TASK GOAL |
Would you output the entries below only from the line containing "campaña del" through the line containing "E-mail：willie@w-h.com.cn", exactly as they stand and with both ends included?

** Opening DATA LISTING block **

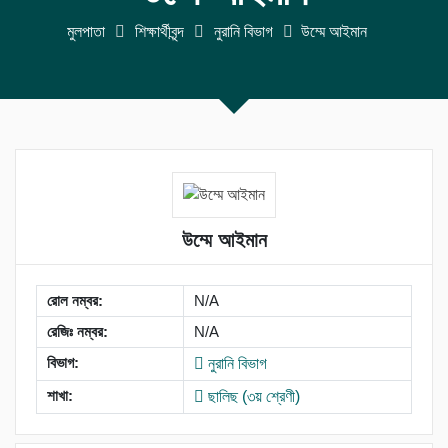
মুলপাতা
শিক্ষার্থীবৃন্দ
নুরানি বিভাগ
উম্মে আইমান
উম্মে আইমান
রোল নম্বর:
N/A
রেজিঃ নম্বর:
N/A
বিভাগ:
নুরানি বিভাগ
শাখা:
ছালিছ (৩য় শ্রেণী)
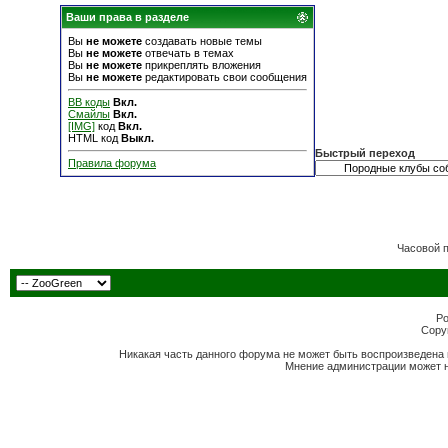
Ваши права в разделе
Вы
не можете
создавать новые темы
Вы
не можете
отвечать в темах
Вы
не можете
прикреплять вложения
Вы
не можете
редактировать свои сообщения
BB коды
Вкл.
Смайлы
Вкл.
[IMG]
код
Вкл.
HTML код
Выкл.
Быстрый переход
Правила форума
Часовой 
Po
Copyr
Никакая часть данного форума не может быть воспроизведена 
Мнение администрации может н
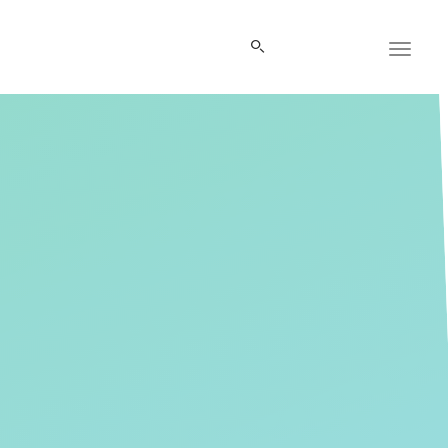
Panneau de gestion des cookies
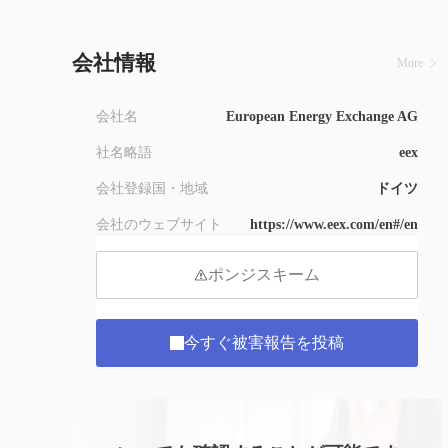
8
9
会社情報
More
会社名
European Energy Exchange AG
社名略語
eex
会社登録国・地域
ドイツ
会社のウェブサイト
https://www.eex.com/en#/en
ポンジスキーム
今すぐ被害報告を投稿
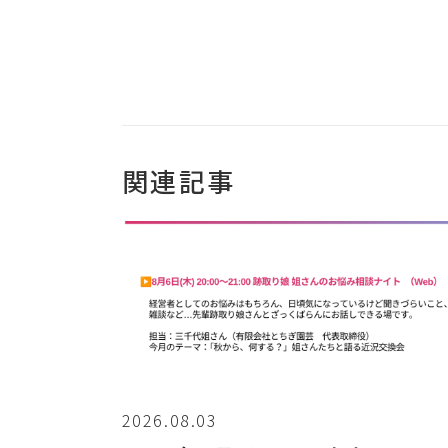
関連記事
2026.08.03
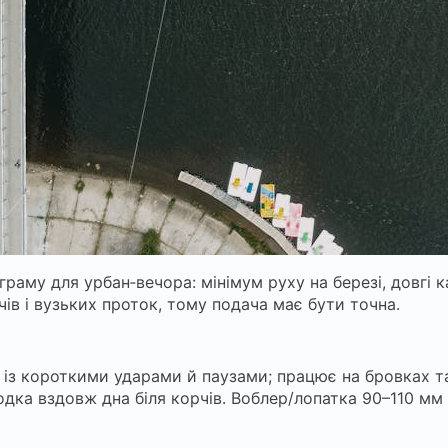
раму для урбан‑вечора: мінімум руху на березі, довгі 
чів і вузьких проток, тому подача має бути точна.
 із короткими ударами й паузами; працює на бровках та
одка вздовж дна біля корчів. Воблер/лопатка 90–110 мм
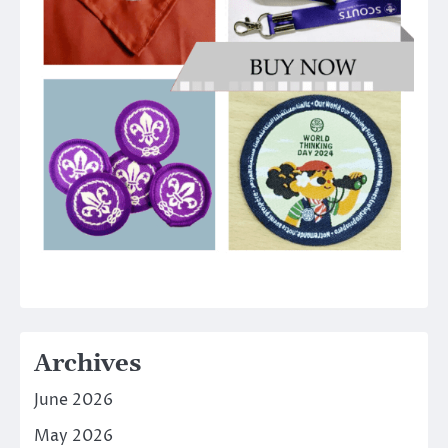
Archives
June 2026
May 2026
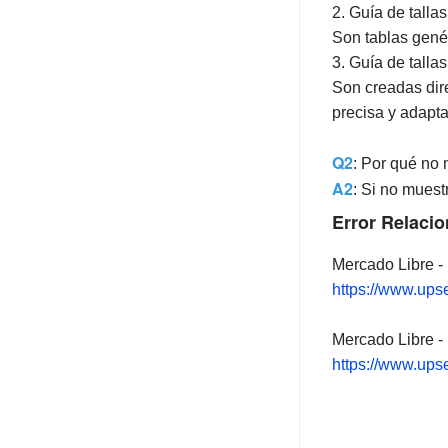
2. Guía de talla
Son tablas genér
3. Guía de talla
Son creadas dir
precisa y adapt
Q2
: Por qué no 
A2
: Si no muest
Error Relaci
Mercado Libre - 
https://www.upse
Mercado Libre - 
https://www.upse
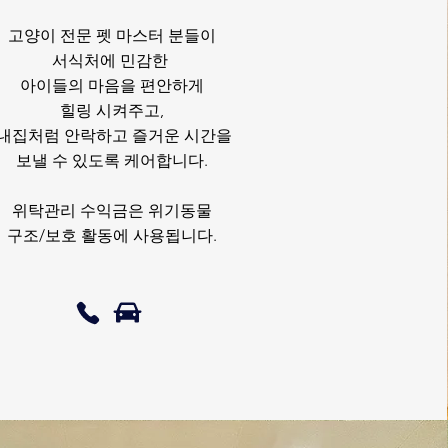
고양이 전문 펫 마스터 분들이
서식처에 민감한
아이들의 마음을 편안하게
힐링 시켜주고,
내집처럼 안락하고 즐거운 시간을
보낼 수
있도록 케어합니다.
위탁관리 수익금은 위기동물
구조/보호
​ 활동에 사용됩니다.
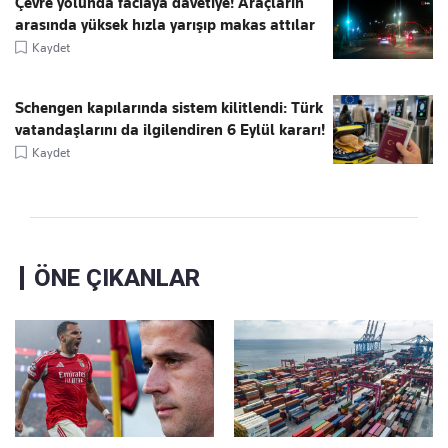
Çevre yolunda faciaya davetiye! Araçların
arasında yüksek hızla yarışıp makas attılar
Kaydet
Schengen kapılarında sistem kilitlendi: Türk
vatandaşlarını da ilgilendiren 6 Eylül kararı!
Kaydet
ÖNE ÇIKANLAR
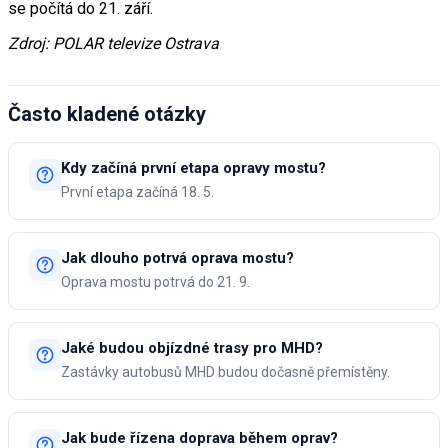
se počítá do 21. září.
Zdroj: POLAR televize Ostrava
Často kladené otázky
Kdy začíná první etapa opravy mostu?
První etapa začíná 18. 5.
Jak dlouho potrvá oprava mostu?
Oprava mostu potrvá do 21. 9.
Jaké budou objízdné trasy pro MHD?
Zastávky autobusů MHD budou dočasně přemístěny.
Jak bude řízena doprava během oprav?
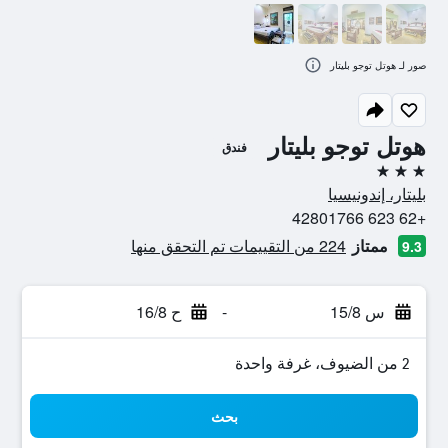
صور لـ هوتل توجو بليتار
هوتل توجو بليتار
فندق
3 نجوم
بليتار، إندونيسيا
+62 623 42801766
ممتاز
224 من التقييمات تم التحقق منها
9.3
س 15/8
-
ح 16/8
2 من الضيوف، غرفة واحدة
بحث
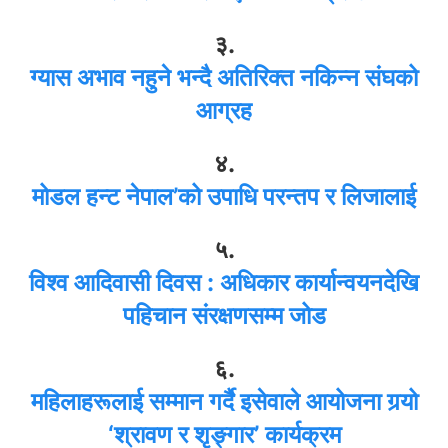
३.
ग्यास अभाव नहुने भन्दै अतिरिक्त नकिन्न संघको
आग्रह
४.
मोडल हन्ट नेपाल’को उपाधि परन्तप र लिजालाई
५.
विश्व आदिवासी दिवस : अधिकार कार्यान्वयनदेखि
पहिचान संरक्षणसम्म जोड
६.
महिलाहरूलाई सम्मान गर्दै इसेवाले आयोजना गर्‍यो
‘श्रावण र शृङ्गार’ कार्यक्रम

** Closing DATA LISTING block **
** Opening DATA LISTING block **

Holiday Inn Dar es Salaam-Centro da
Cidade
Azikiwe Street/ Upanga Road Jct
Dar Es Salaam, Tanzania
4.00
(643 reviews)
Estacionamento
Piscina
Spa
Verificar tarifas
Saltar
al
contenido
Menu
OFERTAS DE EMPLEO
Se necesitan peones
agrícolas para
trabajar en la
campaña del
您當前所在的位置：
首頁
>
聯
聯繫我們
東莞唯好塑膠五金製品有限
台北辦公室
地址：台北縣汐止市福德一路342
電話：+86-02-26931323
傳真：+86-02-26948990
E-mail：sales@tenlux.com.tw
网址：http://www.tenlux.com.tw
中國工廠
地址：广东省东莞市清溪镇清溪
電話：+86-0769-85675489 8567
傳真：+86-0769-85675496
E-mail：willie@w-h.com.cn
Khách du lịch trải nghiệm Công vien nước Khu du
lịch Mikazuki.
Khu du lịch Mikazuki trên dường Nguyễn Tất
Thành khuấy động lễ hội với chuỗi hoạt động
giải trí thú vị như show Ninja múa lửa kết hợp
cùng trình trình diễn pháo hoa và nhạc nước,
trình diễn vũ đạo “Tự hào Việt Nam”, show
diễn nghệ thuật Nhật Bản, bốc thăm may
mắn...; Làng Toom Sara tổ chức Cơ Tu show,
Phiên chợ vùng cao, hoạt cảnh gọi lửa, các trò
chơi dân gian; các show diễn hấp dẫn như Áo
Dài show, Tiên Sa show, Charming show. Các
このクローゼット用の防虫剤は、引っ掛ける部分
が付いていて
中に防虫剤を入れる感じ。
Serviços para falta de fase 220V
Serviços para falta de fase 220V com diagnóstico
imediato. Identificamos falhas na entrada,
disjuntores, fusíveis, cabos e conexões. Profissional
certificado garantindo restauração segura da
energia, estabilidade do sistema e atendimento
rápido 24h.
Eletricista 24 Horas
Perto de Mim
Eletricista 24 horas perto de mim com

** Closing DATA LISTING block **

SOLUTION FOR THIS EXERCISE |
campaña del
您當前所在的位置：
首頁
>
聯
聯繫我們
東莞唯好塑膠五金製品有限
台北辦公室
地址：台北縣汐止市福德一路342
電話：+86-02-26931323
傳真：+86-02-26948990
E-mail：sales@tenlux.com.tw
网址：http://www.tenlux.com.tw
中國工廠
地址：广东省东莞市清溪镇清溪
電話：+86-0769-85675489 8567
傳真：+86-0769-85675496
E-mail：willie@w-h.com.cn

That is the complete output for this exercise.